Source records
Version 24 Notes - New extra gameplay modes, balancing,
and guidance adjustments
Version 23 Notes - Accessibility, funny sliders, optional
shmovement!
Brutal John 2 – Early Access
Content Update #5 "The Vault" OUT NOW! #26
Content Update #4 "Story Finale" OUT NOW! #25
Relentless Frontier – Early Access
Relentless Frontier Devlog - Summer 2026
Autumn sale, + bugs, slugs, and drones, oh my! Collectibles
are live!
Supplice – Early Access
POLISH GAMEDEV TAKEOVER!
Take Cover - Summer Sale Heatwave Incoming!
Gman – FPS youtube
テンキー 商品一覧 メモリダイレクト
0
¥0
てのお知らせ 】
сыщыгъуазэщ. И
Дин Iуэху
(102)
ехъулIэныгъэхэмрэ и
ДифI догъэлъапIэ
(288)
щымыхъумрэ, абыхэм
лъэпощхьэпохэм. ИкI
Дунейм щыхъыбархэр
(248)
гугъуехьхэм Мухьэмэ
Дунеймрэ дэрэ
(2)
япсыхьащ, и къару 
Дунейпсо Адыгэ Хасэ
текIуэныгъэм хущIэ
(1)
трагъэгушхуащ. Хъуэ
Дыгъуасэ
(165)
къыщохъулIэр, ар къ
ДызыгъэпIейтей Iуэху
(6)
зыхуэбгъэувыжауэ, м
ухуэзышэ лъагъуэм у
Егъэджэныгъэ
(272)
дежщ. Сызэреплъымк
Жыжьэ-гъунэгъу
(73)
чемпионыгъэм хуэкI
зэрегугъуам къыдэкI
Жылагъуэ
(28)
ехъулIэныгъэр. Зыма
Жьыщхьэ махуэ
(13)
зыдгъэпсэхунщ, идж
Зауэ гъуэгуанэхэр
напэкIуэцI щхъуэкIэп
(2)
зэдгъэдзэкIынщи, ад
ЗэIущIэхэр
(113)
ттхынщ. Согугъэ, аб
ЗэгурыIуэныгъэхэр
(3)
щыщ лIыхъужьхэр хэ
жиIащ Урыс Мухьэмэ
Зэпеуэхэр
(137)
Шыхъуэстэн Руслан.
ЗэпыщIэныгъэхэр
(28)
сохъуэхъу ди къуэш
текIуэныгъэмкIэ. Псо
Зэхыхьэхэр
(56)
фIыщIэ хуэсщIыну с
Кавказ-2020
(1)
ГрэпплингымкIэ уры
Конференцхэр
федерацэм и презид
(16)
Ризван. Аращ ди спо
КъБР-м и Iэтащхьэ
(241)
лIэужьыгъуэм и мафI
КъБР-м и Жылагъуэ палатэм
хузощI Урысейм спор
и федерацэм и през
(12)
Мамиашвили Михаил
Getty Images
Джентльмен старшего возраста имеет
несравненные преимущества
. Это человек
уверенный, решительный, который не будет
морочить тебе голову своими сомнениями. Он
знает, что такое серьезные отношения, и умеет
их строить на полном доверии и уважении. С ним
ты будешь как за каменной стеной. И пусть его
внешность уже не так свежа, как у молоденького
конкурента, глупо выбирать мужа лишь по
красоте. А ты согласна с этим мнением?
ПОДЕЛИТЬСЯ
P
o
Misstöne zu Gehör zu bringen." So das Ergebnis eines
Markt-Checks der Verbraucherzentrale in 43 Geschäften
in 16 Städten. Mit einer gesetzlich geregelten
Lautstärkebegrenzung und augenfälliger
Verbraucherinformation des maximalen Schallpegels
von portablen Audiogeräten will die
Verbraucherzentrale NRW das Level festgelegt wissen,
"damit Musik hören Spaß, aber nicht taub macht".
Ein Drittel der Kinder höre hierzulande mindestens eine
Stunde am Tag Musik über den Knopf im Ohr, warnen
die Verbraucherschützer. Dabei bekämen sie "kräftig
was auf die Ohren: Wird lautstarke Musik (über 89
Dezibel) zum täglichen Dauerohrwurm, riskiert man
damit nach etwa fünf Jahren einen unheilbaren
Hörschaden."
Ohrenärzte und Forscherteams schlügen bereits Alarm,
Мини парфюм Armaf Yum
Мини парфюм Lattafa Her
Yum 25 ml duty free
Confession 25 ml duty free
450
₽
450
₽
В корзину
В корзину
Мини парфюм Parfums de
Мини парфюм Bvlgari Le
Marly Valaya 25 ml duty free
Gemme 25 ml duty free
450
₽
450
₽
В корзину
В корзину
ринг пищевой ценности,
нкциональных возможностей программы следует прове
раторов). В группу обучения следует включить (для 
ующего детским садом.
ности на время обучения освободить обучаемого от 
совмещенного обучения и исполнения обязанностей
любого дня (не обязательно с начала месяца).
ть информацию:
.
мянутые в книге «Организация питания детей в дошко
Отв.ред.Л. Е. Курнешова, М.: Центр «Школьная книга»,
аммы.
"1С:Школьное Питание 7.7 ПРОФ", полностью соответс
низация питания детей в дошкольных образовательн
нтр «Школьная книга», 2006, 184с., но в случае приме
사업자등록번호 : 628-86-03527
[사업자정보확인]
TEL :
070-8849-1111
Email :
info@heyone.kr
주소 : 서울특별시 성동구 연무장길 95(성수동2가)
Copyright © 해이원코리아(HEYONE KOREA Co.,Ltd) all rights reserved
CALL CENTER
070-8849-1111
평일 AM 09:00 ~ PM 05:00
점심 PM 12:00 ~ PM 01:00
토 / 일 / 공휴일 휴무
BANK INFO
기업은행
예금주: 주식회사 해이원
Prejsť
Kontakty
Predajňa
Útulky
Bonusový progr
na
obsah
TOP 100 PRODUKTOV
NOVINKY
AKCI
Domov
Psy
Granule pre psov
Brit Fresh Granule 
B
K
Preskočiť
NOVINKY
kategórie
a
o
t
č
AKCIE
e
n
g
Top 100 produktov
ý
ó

---

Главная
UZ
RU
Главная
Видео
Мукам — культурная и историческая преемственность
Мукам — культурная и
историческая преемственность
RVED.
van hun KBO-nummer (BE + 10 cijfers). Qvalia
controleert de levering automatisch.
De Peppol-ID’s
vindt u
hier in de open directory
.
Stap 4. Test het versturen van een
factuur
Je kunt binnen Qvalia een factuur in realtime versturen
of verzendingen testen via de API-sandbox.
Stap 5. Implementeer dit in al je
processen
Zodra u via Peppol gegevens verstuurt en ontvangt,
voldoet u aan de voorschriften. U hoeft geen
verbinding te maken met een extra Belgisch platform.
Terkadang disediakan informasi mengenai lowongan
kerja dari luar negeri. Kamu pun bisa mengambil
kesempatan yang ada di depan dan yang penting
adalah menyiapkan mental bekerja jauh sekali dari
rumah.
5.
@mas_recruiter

* * *

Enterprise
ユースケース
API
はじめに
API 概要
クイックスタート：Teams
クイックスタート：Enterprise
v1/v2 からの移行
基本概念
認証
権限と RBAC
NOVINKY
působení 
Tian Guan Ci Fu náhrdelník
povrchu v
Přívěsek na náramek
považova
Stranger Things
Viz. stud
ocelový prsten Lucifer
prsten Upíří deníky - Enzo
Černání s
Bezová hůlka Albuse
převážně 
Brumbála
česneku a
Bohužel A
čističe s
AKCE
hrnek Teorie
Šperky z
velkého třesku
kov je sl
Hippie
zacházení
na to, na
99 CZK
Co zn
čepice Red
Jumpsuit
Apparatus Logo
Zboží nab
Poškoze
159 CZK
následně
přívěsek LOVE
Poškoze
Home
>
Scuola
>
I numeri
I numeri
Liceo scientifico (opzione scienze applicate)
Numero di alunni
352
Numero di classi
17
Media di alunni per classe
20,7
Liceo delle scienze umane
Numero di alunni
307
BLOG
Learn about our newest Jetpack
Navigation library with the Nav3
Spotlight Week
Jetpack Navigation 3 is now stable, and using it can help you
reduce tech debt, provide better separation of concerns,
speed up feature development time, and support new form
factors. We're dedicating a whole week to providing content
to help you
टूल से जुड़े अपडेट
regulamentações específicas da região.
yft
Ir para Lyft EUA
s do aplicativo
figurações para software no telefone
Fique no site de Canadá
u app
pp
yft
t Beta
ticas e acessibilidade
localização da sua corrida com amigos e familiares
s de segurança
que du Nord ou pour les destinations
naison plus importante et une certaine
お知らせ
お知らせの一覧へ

Task item —
Count the lines of the data that include the string "детей", and give only that number.

Answer —
2